Bristol-Myers Squibb Stock: Look For The Exit (NYSE:BMY)
After successfully absorbing the Celgene deal, Bristol-Myers Squibb (NYSE:BMY) has jumped to new all-time highs. The large cash deal to buy Turning Point (TPTX) suggests the company no longer sees the value in repurchasing their own shares. My investment thesis is less bullish on the stock following the surge to the highs due to the safety trade in drug stocks.
The big story on Bristol-Myers remains the LOE of Revlimid ahead of the offset from the strong drug pipeline of the Celgene drugs. During Q1’22, Revlimid sales were $2.8 billion with sales down 5% YoY due to the entry of generics. The company forecast sales for the drug of only $2.0 billion in Q2 with annual sales of $9.0 to $9.5 billion.
The encouraging news was that total sales for the quarter were up 5% to $11.6 billion. Sales of recent LOEs (primarily Revlimid) were $3.0 billion in the quarter.
In essence, Bristol-Myers now has ~25% of sales in the LOE process, but the biotech has some recent drug approvals that could make up for the loss of Revlimid. Both Opdualag and CAMZYOS have the potential for $4 billion+ peak sales levels to nearly match the current run rate of Revlimid while that cancer drug will maintain a solid revenue stream for years. These new drug approvals only contributed $6 million worth of drug sales in Q1’22.
Bristol-Myers continues to forecast the loss of $13 billion in LOE revenues offset by up to $20+ billion in sales from new drugs either already approved or still in the pipeline.

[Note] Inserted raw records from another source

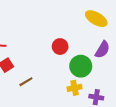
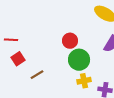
green circle: (81, 66) -> (79, 60), moved

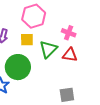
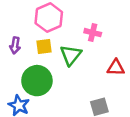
red triangle: (70, 55) -> (116, 68), moved

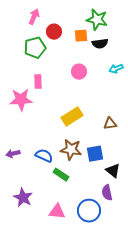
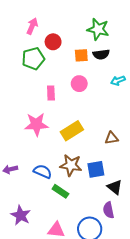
orange square: (81, 36) -> (81, 55), moved
pink rectangle: (38, 82) -> (51, 93), moved
pink star: (21, 100) -> (36, 124), moved

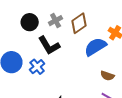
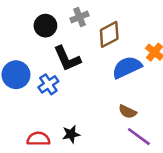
gray cross: (56, 21) -> (79, 17), moved
brown semicircle: (107, 76) -> (127, 112), moved

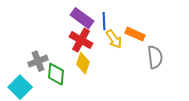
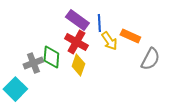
gray semicircle: (155, 57) -> (150, 59), turned 35
green diamond: (56, 74) -> (51, 57), moved

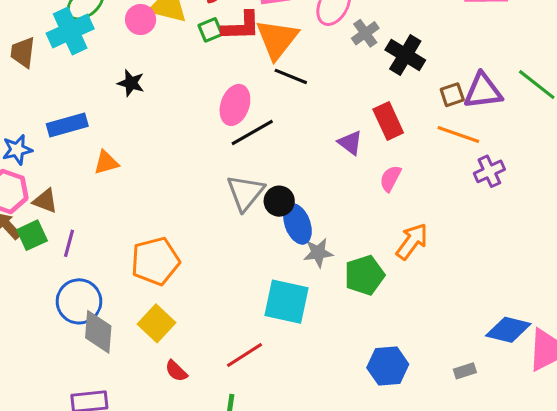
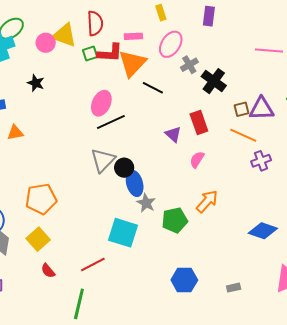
black line: (291, 76) -> (153, 88), moved
gray star: (318, 253) -> (146, 203), turned 30
blue diamond: (508, 330) -> (263, 231), moved

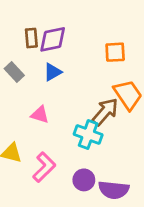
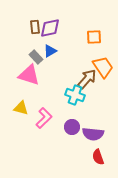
gray rectangle: (14, 72) -> (36, 57), moved
pink triangle: (40, 115) -> (29, 75), moved, size x1.6

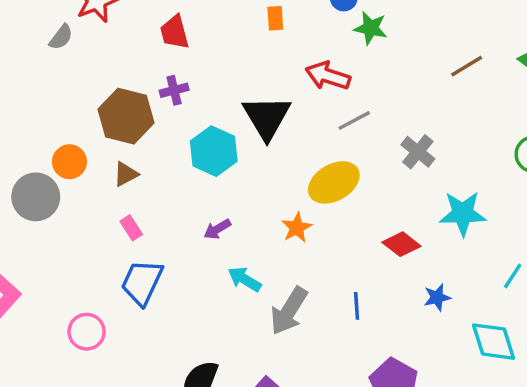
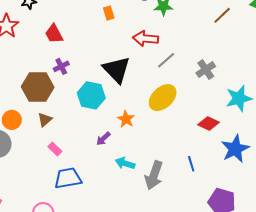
gray cross: (418, 152) -> (206, 70), turned 30
orange star: (297, 228) -> (126, 119), moved
blue trapezoid: (142, 282) -> (68, 178), turned 68
blue star: (437, 297) -> (235, 149), size x1.8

The biggest question remains whether the biopharma can actually produce revenue growth considering Bristol-Myers eventually faces LOE on both Eliquis and Opdivo later in the decade. Analysts forecast revenues topping $50 billion mid-decade with an eventual decline by the end of the decade.
The stock equation quickly changes when running to $80 here. Bristol-Myers isn’t exactly expensive, but the value equation isn’t as out of whack compared to when the stock traded at only $60 with EPS targets in the $7 to $8 range.
Net Payout Yield Signal
Back in February, the company entered into accelerated share repurchase transactions to buy $5 billion of Bristol-Myers Squibb common stock. Now, in June, the company is paying $4 billion in cash to acquire another company.
The big difference between February and June is that stock prices have risen from mid-$60s to nearly $80 now. Possibly, the stock just isn’t as appealing to management at these record levels.
The net payout yield that combines the dividend yield with the net stock buyback yield provides a signal of whether management sees value in the current market cap of the stock and has the financial resources to address the issue. The dividend yield is up at 2.7%, so the impressive net payout yield of 8.3% is due mostly to the stock buybacks for a drug stock with a market cap of $168 billion.
The company has a net debt position of over $30 billion, up from nearly $28 billion in the prior quarter. The debt levels aren’t excessive with the large cash flows of BMY, but the debt plus a $4 billion deal limits the ability to keep share buybacks returning over 5.5% of the market cap via stock buybacks.
A stock with an NPY above 8% is definitely appealing, but one pulling back on share buybacks with the stock at all-time highs shouldn’t be blindly bought for this yield.
The key investor takeaway is that Bristol-Myers is an interesting drug company, but the stock probably has limited upside here. The biopharma has plenty of questions regarding growth needed to justify prices much above the current level. The net payout yield is solid above 8%, but the management team doesn’t appear willing to continue purchasing shares aggressively at the current price. With the stock hitting new highs, investors should probably use the next big rally to cash out.